There is also no evidence that treatment based on detection of ctDNA improves patient outcomes, a major metric of clinical validity.
Screening for Cancer
In an ideal world, ctDNA tests could be used in the early detection of cancer in patients who have no signs of disease.
However, the feasibility of using ctDNA tests to screen asymptomatic individuals has not been demonstrated.
“[D]iagnosing the presence of cancer in a patient without cancer, and determining tissue of origin, have not been established,” the authors point out.
There is also a risk that such tests might be positive for cancers in cases in which none exists and thus lead to overdiagnosis. Currently, overdiagnosis is a major problem with, for example, mammography in breast cancer and prostate-specific antigen screening for prostate cancer, the panel members observe.

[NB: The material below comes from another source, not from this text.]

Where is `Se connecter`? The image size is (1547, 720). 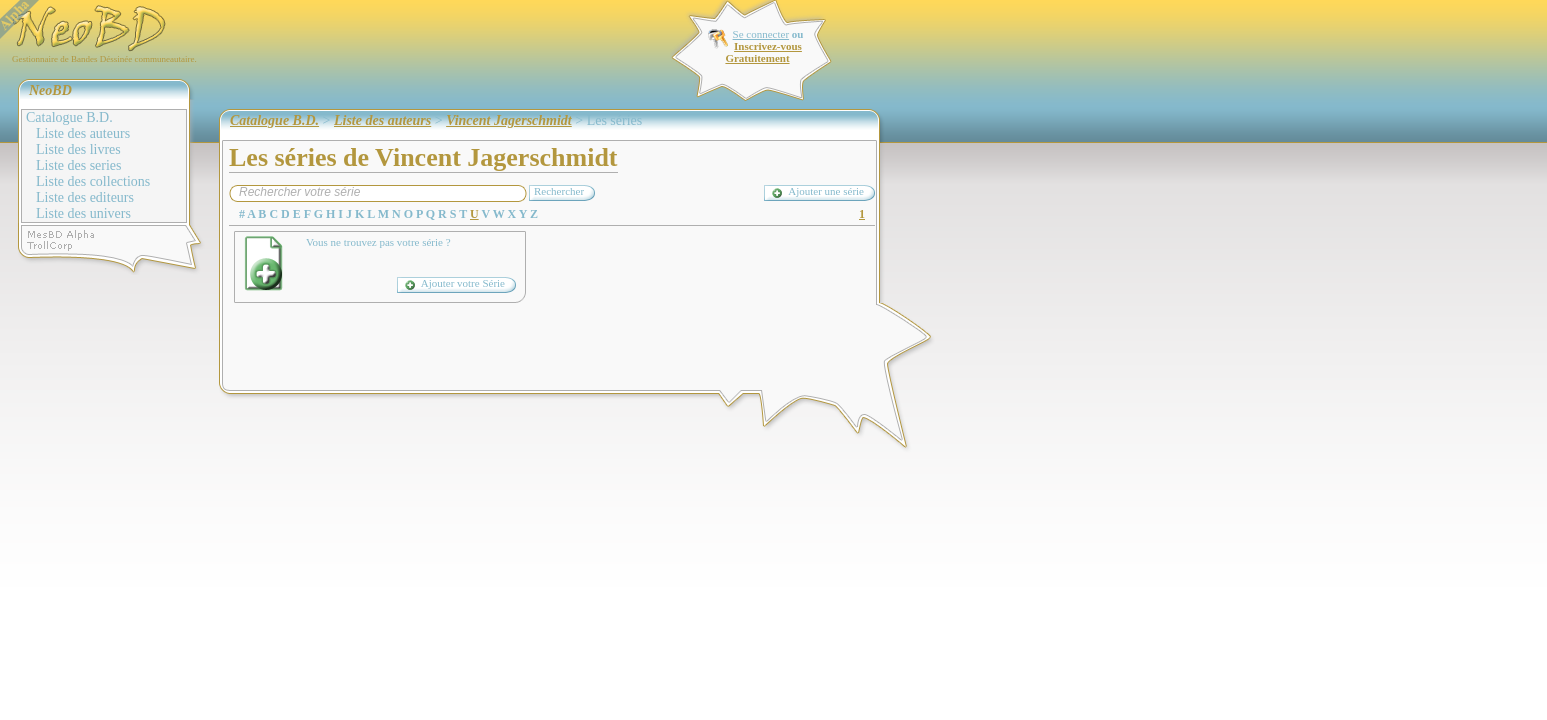
Se connecter is located at coordinates (761, 34).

Dr Merker has served as a consultant to or in an advisory role for Bio-Rad Laboratories, Rainbow Genomics, and Genoux and has received patents or royalties or has other intellectual property in the measurement and monitoring of cell clonality. Dr Hayes owns stock or has other ownership interests in OncImmune and InBiomotion and has served as a consultant or as an advisor to Cepheid. He has also received research funding, mostly for his institution, from AstraZeneca, Puma Biotechnology, Pfizer, Eli Lilly, Merrimack Pharmaceuticals, Parexel, and Menarini Silicon Biosystems (aka Veridex/Johnson & Johnson). He also holds a number of patents and receives royalties for some of them.